> _PROBLEM TO SOLVE_: Could you retype every line of the data underneath without altering anything?

EXTRACTED ENTRIES: Begin

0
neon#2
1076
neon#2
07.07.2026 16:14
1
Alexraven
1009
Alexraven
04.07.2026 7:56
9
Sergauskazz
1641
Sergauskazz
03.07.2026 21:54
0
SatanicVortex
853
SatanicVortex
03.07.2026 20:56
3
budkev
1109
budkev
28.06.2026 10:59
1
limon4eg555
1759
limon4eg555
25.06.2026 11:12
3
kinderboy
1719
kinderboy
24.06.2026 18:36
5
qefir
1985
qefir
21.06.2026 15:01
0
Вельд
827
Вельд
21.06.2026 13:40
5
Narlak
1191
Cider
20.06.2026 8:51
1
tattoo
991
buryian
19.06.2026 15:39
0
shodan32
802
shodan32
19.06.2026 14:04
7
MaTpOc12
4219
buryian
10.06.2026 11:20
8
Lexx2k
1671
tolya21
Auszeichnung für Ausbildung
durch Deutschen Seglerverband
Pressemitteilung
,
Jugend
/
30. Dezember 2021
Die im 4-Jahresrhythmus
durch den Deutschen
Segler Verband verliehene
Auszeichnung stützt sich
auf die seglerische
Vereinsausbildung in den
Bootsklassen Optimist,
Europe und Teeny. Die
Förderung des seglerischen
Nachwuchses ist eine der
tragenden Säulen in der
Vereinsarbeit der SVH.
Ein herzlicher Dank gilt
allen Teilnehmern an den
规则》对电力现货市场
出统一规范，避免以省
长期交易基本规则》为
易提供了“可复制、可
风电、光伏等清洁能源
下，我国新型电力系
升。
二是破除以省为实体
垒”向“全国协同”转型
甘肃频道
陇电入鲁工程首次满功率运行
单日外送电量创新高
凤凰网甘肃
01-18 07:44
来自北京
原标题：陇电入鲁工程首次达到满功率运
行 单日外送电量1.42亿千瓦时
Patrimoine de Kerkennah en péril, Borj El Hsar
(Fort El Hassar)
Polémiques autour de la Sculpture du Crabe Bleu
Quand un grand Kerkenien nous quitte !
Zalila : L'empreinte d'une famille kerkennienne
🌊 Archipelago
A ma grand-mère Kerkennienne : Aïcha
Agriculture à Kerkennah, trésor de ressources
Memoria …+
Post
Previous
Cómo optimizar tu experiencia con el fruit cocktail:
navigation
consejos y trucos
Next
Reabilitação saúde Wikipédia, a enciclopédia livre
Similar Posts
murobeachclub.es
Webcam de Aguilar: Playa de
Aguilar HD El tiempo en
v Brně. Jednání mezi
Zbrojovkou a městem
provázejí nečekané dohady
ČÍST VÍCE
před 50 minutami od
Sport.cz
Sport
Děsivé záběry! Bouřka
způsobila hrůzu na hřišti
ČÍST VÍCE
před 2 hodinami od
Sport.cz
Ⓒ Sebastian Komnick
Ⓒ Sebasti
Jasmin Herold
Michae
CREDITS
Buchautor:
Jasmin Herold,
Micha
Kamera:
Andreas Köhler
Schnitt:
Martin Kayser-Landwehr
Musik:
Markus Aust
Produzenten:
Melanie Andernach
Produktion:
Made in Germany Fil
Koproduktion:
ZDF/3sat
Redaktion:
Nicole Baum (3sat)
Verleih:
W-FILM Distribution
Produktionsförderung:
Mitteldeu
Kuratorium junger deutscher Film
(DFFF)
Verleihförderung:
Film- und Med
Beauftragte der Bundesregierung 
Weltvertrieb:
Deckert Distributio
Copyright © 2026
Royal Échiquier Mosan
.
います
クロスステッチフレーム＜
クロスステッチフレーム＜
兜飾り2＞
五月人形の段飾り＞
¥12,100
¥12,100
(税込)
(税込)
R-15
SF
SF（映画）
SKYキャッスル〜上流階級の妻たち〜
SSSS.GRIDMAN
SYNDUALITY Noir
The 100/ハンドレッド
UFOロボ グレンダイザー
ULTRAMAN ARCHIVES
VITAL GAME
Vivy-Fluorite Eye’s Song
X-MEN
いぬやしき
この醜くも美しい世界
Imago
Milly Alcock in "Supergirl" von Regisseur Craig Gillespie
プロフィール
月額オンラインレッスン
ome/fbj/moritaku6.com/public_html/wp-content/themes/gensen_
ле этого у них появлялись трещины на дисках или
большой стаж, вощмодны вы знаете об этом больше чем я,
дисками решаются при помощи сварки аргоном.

EXTRACTED ENTRIES: End

> _EXPECTED ANSWER_:
0
neon#2
1076
neon#2
07.07.2026 16:14
1
Alexraven
1009
Alexraven
04.07.2026 7:56
9
Sergauskazz
1641
Sergauskazz
03.07.2026 21:54
0
SatanicVortex
853
SatanicVortex
03.07.2026 20:56
3
budkev
1109
budkev
28.06.2026 10:59
1
limon4eg555
1759
limon4eg555
25.06.2026 11:12
3
kinderboy
1719
kinderboy
24.06.2026 18:36
5
qefir
1985
qefir
21.06.2026 15:01
0
Вельд
827
Вельд
21.06.2026 13:40
5
Narlak
1191
Cider
20.06.2026 8:51
1
tattoo
991
buryian
19.06.2026 15:39
0
shodan32
802
shodan32
19.06.2026 14:04
7
MaTpOc12
4219
buryian
10.06.2026 11:20
8
Lexx2k
1671
tolya21
Auszeichnung für Ausbildung
durch Deutschen Seglerverband
Pressemitteilung
,
Jugend
/
30. Dezember 2021
Die im 4-Jahresrhythmus
durch den Deutschen
Segler Verband verliehene
Auszeichnung stützt sich
auf die seglerische
Vereinsausbildung in den
Bootsklassen Optimist,
Europe und Teeny. Die
Förderung des seglerischen
Nachwuchses ist eine der
tragenden Säulen in der
Vereinsarbeit der SVH.
Ein herzlicher Dank gilt
allen Teilnehmern an den
规则》对电力现货市场
出统一规范，避免以省
长期交易基本规则》为
易提供了“可复制、可
风电、光伏等清洁能源
下，我国新型电力系
升。
二是破除以省为实体
垒”向“全国协同”转型
甘肃频道
陇电入鲁工程首次满功率运行
单日外送电量创新高
凤凰网甘肃
01-18 07:44
来自北京
原标题：陇电入鲁工程首次达到满功率运
行 单日外送电量1.42亿千瓦时
Patrimoine de Kerkennah en péril, Borj El Hsar
(Fort El Hassar)
Polémiques autour de la Sculpture du Crabe Bleu
Quand un grand Kerkenien nous quitte !
Zalila : L'empreinte d'une famille kerkennienne
🌊 Archipelago
A ma grand-mère Kerkennienne : Aïcha
Agriculture à Kerkennah, trésor de ressources
Memoria …+
Post
Previous
Cómo optimizar tu experiencia con el fruit cocktail:
navigation
consejos y trucos
Next
Reabilitação saúde Wikipédia, a enciclopédia livre
Similar Posts
murobeachclub.es
Webcam de Aguilar: Playa de
Aguilar HD El tiempo en
v Brně. Jednání mezi
Zbrojovkou a městem
provázejí nečekané dohady
ČÍST VÍCE
před 50 minutami od
Sport.cz
Sport
Děsivé záběry! Bouřka
způsobila hrůzu na hřišti
ČÍST VÍCE
před 2 hodinami od
Sport.cz
Ⓒ Sebastian Komnick
Ⓒ Sebasti
Jasmin Herold
Michae
CREDITS
Buchautor:
Jasmin Herold,
Micha
Kamera:
Andreas Köhler
Schnitt:
Martin Kayser-Landwehr
Musik:
Markus Aust
Produzenten:
Melanie Andernach
Produktion:
Made in Germany Fil
Koproduktion:
ZDF/3sat
Redaktion:
Nicole Baum (3sat)
Verleih:
W-FILM Distribution
Produktionsförderung:
Mitteldeu
Kuratorium junger deutscher Film
(DFFF)
Verleihförderung:
Film- und Med
Beauftragte der Bundesregierung 
Weltvertrieb:
Deckert Distributio
Copyright © 2026
Royal Échiquier Mosan
.
います
クロスステッチフレーム＜
クロスステッチフレーム＜
兜飾り2＞
五月人形の段飾り＞
¥12,100
¥12,100
(税込)
(税込)
R-15
SF
SF（映画）
SKYキャッスル〜上流階級の妻たち〜
SSSS.GRIDMAN
SYNDUALITY Noir
The 100/ハンドレッド
UFOロボ グレンダイザー
ULTRAMAN ARCHIVES
VITAL GAME
Vivy-Fluorite Eye’s Song
X-MEN
いぬやしき
この醜くも美しい世界
Imago
Milly Alcock in "Supergirl" von Regisseur Craig Gillespie
プロフィール
月額オンラインレッスン
ome/fbj/moritaku6.com/public_html/wp-content/themes/gensen_
ле этого у них появлялись трещины на дисках или
большой стаж, вощмодны вы знаете об этом больше чем я,
дисками решаются при помощи сварки аргоном.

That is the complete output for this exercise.